Task to complete: An exact copy is needed of the lines in the entries below from the line with "и достоверная инфор" up to and including the line with "Festival placée sous", and of nothing else. Leave the pictures out.

=== Provided data ===

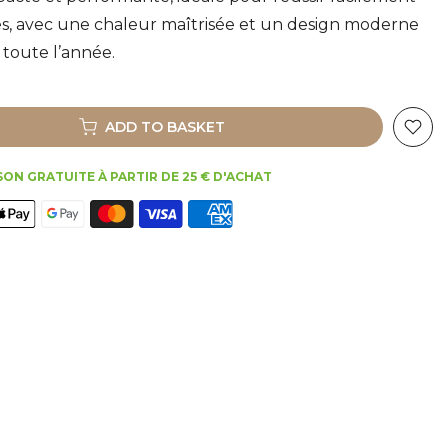
iées, avec une chaleur maîtrisée et un design moderne
 toute l’année.
ADD TO BASKET
SON GRATUITE À PARTIR DE 25 € D'ACHAT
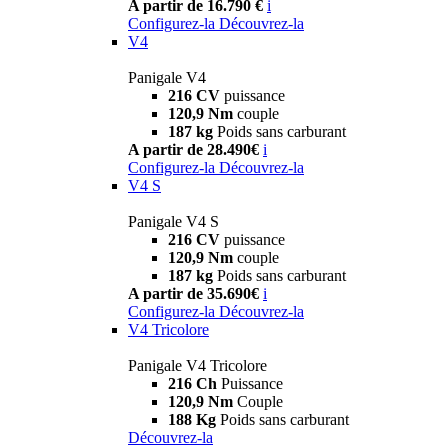
A partir de 16.790 €
i
Configurez-la
Découvrez-la
V4
Panigale V4
216 CV
puissance
120,9 Nm
couple
187 kg
Poids sans carburant
A partir de 28.490€
i
Configurez-la
Découvrez-la
V4 S
Panigale V4 S
216 CV
puissance
120,9 Nm
couple
187 kg
Poids sans carburant
A partir de 35.690€
i
Configurez-la
Découvrez-la
V4 Tricolore
Panigale V4 Tricolore
216 Ch
Puissance
120,9 Nm
Couple
188 Kg
Poids sans carburant
Découvrez-la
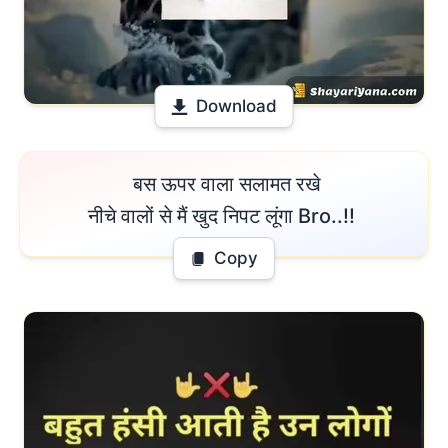
Download
 बस ऊपर वाला सलामत रखे

नीचे वालों से मैं खुद निपट लूंगा Bro..!! 
Copy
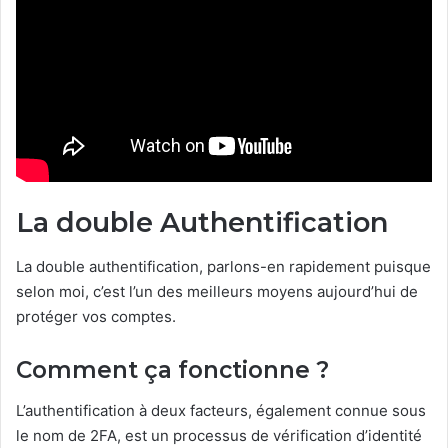
La double Authentification
La double authentification, parlons-en rapidement puisque
selon moi, c’est l’un des meilleurs moyens aujourd’hui de
protéger vos comptes.
Comment ça fonctionne ?
L’authentification à deux facteurs, également connue sous
le nom de 2FA, est un processus de vérification d’identité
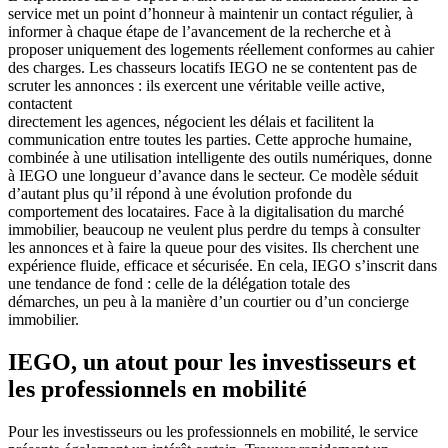
service met un point d’honneur à maintenir un contact régulier, à
informer à chaque étape de l’avancement de la recherche et à
proposer uniquement des logements réellement conformes au cahier
des charges. Les chasseurs locatifs IEGO ne se contentent pas de
scruter les annonces : ils exercent une véritable veille active,
contactent
directement les agences, négocient les délais et facilitent la
communication entre toutes les parties. Cette approche humaine,
combinée à une utilisation intelligente des outils numériques, donne
à IEGO une longueur d’avance dans le secteur. Ce modèle séduit
d’autant plus qu’il répond à une évolution profonde du
comportement des locataires. Face à la digitalisation du marché
immobilier, beaucoup ne veulent plus perdre du temps à consulter
les annonces et à faire la queue pour des visites. Ils cherchent une
expérience fluide, efficace et sécurisée. En cela, IEGO s’inscrit dans
une tendance de fond : celle de la délégation totale des
démarches, un peu à la manière d’un courtier ou d’un concierge
immobilier.
IEGO, un atout pour les investisseurs et
les professionnels en mobilité
Pour les investisseurs ou les professionnels en mobilité, le service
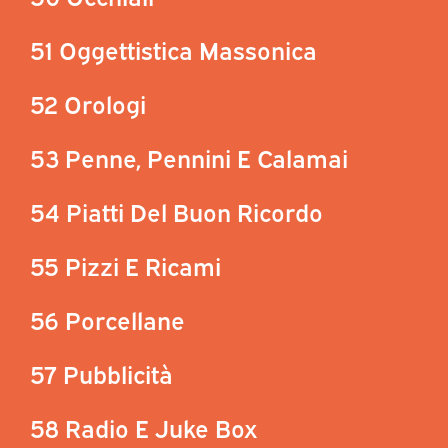
51 Oggettistica Massonica
52 Orologi
53 Penne, Pennini E Calamai
54 Piatti Del Buon Ricordo
55 Pizzi E Ricami
56 Porcellane
57 Pubblicità
58 Radio E Juke Box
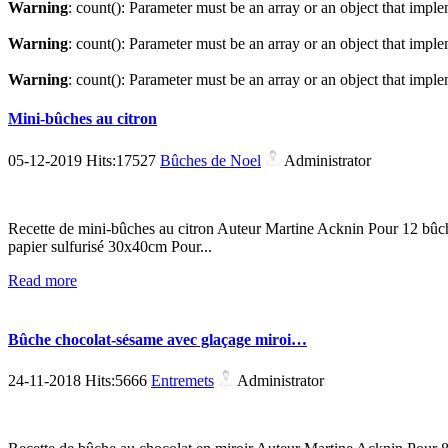
Warning
: count(): Parameter must be an array or an object that imp
Warning
: count(): Parameter must be an array or an object that imp
Warning
: count(): Parameter must be an array or an object that imp
Mini-bûches au citron
05-12-2019 Hits:17527
Bûches de Noel
Administrator
Recette de mini-bûches au citron Auteur Martine Acknin Pour 12 bûch
papier sulfurisé 30x40cm Pour...
Read more
Bûche chocolat-sésame avec glaçage miroi…
24-11-2018 Hits:5666
Entremets
Administrator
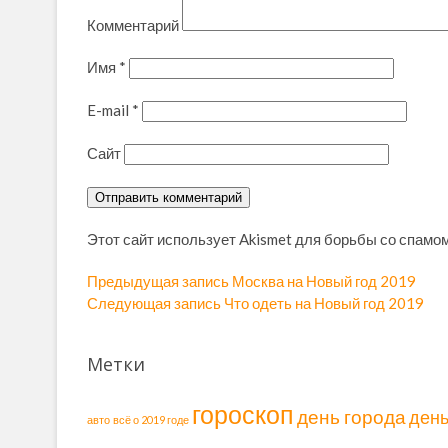
Комментарий
Имя
*
E-mail
*
Сайт
Этот сайт использует Akismet для борьбы со спамо
Н
Предыдущая запись
П
Москва на Новый год 2019
Следующая запись
С
Что одеть на Новый год 2019
р
а
л
е
в
е
д
Метки
д
ы
и
у
д
г
гороскоп
ю
у
день города
ден
авто
всё о 2019 годе
щ
щ
а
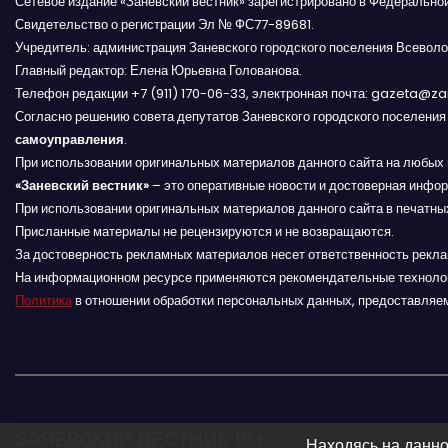
Сетевое издание «Заневский вестник» зарегистрировано в Федерально
п
Свидетельство о регистрации Эл № ФС77-89681.
о
Учредитель: администрация Заневского городского поселения Всеволо
Главный редактор: Елена Юрьевна Голованова.
з
Телефон редакции +7 (911) 170-06-33, электронная почта: gazeta@z
Согласно решению совета депутатов Заневского городского поселени
а
самоуправления
.
При использовании оригинальных материалов данного сайта на любых 
п
«Заневский вестник»
– это оперативные новости и достоверная инфор
При использовании оригинальных материалов данного сайта в печатных
и
Присланные материалы не рецензируются и не возвращаются.
За достоверность рекламных материалов несет ответственность рекл
с
На информационном ресурсе применяются рекомендательные техноло
я
Политика
в отношении обработки персональных данных, предоставляе
м
ЗАНЕВСКИЙ ВЕСТНИК 16+
Находясь на данно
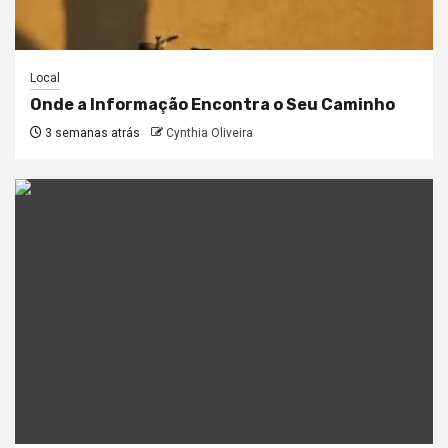
Local
Onde a Informação Encontra o Seu Caminho
3 semanas atrás
Cynthia Oliveira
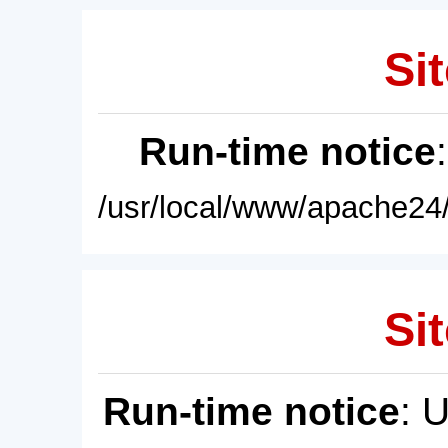
Sit
Run-time notice
/usr/local/www/apache24/
Sit
Run-time notice
: 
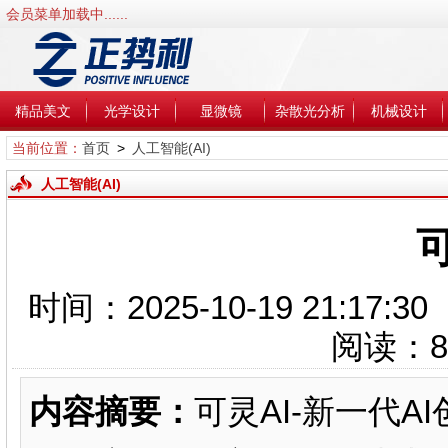
会员菜单加载中......
精品美文
光学设计
显微镜
杂散光分析
机械设计
当前位置：
首页
>
人工智能(AI)
人工智能(AI)
可
时间：2025-10-19 21:1
阅读：
8
内容摘要：
可灵AI-新一代A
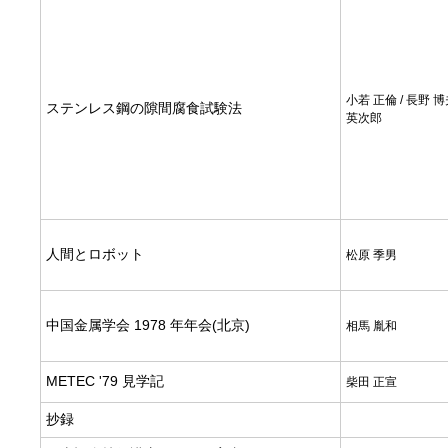
小若 正倫 / 長野 博
ステンレス鋼の隙間腐食試験法
英次郎
人間とロボット
松原 季男
中国金属学会 1978 年年会(北京)
相馬 胤和
METEC '79 見学記
柴田 正宣
抄録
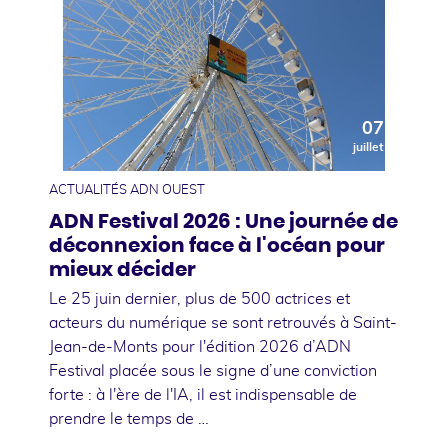
07
juillet
ACTUALITÉS ADN OUEST
ADN Festival 2026 : Une journée de
déconnexion face à l'océan pour
mieux décider
Le 25 juin dernier, plus de 500 actrices et
acteurs du numérique se sont retrouvés à Saint-
Jean-de-Monts pour l'édition 2026 d’ADN
Festival placée sous le signe d’une conviction
forte : à l'ère de l'IA, il est indispensable de
prendre le temps de …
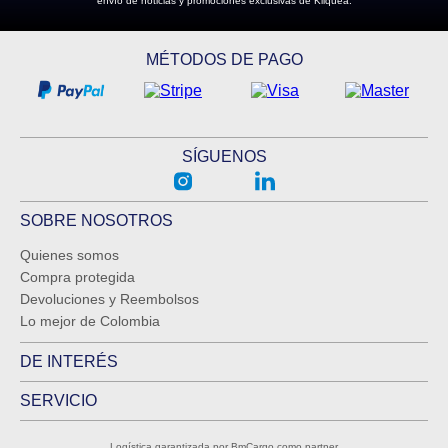
envío de noticias y promociones exclusivas de Kliquea.
MÉTODOS DE PAGO
SÍGUENOS
SOBRE NOSOTROS
Quienes somos
Compra protegida
Devoluciones y Reembolsos
Lo mejor de Colombia
DE INTERÉS
SERVICIO
Logística garantizada por BmCargo como partner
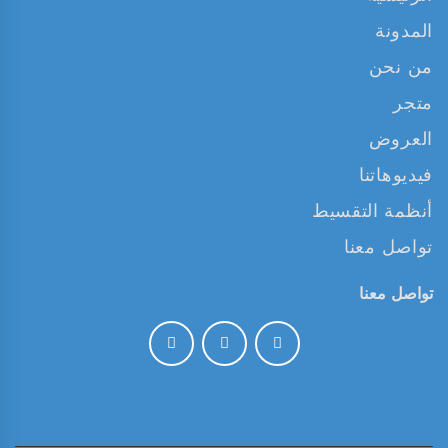
المدونة
من نحن
متجر
العروض
فيديوهاتنا
أنظمة التقسيط
تواصل معنا
تواصل معنا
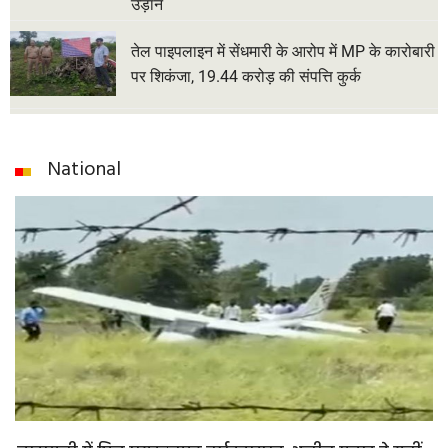
उड़ान
तेल पाइपलाइन में सेंधमारी के आरोप में MP के कारोबारी
पर शिकंजा, 19.44 करोड़ की संपत्ति कुर्क
National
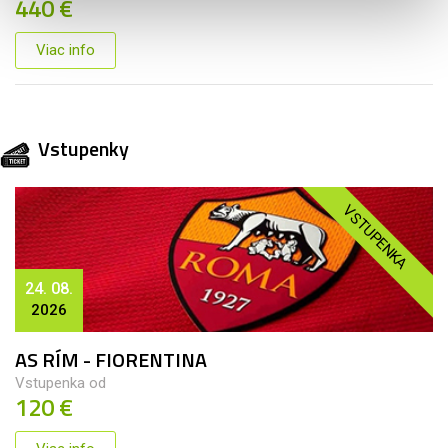
440 €
Viac info
Vstupenky
VSTUPENKA
24. 08.
2026
AS RÍM - FIORENTINA
Vstupenka od
120 €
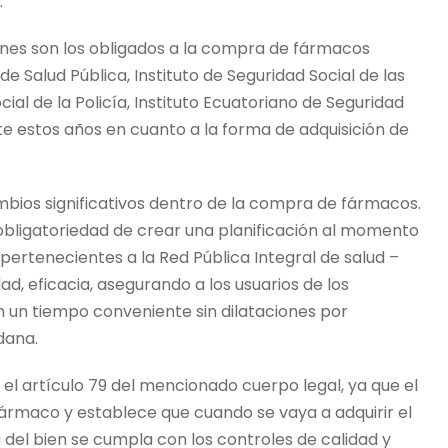
.”
enes son los obligados a la compra de fármacos
de Salud Pública, Instituto de Seguridad Social de las
ial de la Policía, Instituto Ecuatoriano de Seguridad
e estos años en cuanto a la forma de adquisición de
mbios significativos dentro de la compra de fármacos.
 obligatoriedad de crear una planificación al momento
rtenecientes a la Red Pública Integral de salud –
ad, eficacia, asegurando a los usuarios de los
n un tiempo conveniente sin dilataciones por
dana.
l artículo 79 del mencionado cuerpo legal, ya que el
 fármaco y establece que cuando se vaya a adquirir el
 del bien se cumpla con los controles de calidad y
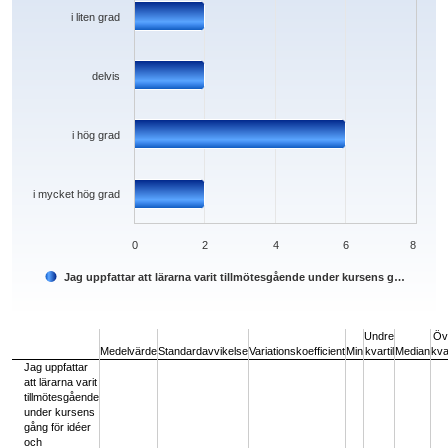
i liten grad
delvis
i hög grad
i mycket hög grad
0
2
4
6
8
Jag uppfattar att lärarna varit tillmötesgående under kursens g…
End of interactive chart.
Undre
Öv
Medelvärde
Standardavvikelse
Variationskoefficient
Min
kvartil
Median
kvar
Jag uppfattar
att lärarna varit
tillmötesgående
under kursens
gång för idéer
och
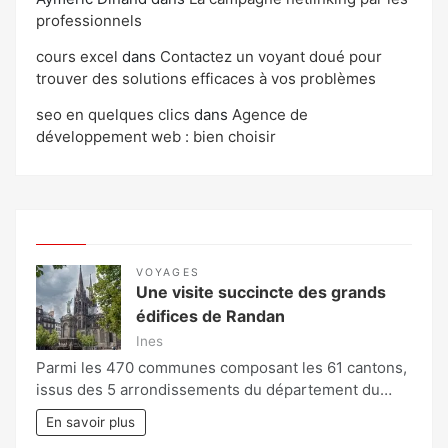
professionnels
cours excel
dans
Contactez un voyant doué pour
trouver des solutions efficaces à vos problèmes
seo en quelques clics
dans
Agence de
développement web : bien choisir
VOYAGES
Une visite succincte des grands
édifices de Randan
Ines
Parmi les 470 communes composant les 61 cantons,
issus des 5 arrondissements du département du…
En savoir plus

===

Your solution:
– это оперативные новости и достоверная инфор
При использовании оригинальных материалов данного сайта в печатных
и
Присланные материалы не рецензируются и не возвращаются.
За достоверность рекламных материалов несет ответственность рекл
с
На информационном ресурсе применяются рекомендательные техноло
я
Политика
в отношении обработки персональных данных, предоставляе
м
ЗАНЕВСКИЙ ВЕСТНИК 16+
Находясь на данно
Local
Onde a Informação Encontra o Seu Caminho
3 semanas atrás
Cynthia Oliveira
Sit
Run-time notice
/usr/local/www/apache24/
Sit
Run-time notice
: 
会员菜单加载中......
精品美文
光学设计
显微镜
杂散光分析
机械设计
当前位置：
首页
>
人工智能(AI)
人工智能(AI)
可
时间：2025-10-19 21:1
阅读：
8
内容摘要：
可灵AI-新一代A
小若 正倫 / 長野 博
ステンレス鋼の隙間腐食試験法
英次郎
人間とロボット
松原 季男
中国金属学会 1978 年年会(北京)
相馬 胤和
METEC '79 見学記
柴田 正宣
抄録
07
juillet
ACTUALITÉS ADN OUEST
ADN Festival 2026 : Une journée de
déconnexion face à l'océan pour
mieux décider
Le 25 juin dernier, plus de 500 actrices et
acteurs du numérique se sont retrouvés à Saint-
Jean-de-Monts pour l'édition 2026 d’ADN
Festival placée sous le signe d’une conviction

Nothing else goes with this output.